EFFECTS OF PLANT EVAPOTRANSPIRATION ON GROUNDWATER CARBONATE ACCUMULATION IN RECREATED TREE ISLANDS OF THE EVERGLADES

Tree islands in the Everglades have declined substantially in number and area in the past 65 years because of human alteration to the hydrology of South Florida. Preserving the remaining tree islands and restoring lost ones is necessary to re-establish mechanisms of nutrient redistribution and phosphorous sinks across the interior Everglades landscape, which is composed of tree islands, ridges, and sloughs. All of these features are present at the Loxahatchee Impoundment Landscape Assessment (LILA) facility, located at the Arthur R. Loxahatchee National Wildlife Refuge, in Boynton Beach, Florida. This research facility has provided us with a unique opportunity for conducting a long-term monitoring of the hydrogeochemical and hydrogeological conditions across a recreated Everglades landscape, which contains islands of different lithological characteristics and has the capacity of managing the hydrologic conditions.

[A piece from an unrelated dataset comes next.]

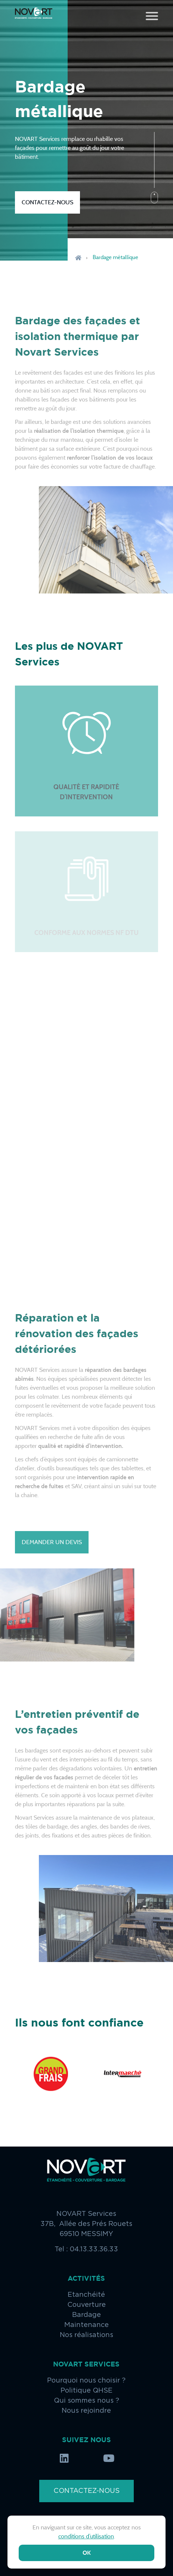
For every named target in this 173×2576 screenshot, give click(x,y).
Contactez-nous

Preserving and restoring tree islands in the Everglades requires understanding their mechanisms of formation and maintenance. Recently, a 50 to 70 cm thick carbonate horizon was found within the soils of 20 large Everglades tree islands. The original environmental conditions and the depositional and cementation processes under which these sediments formed have not been fully determined. Cemented layers are common features in arid environments, but have not been well documented in sub-humid locations such as South Florida. Long-term monitoring of hydrogeological and hydrogeochemical conditions at LILA shows that seasonal evapotranspiration lowers the water table and increases the concentrations of major dissolved ions and phosphorus in the groundwater beneath the center of the tree islands, with respect to their surrounding landscape. Furthermore, the decreasingly lower groundwater saturation indices with respect to calcite on each subsequent dry season suggests the potential for mineral precipitation. In addition, preliminary results of elemental analyses on tree island soil samples showed a horizon with an increased carbonate content. More detailed and extensive soil analyses and hydrogeochemical modeling are ongoing in order to discern a potential evapotranspiration-driven mechanism of carbonate mineral precipitation within the tree islands at LILA.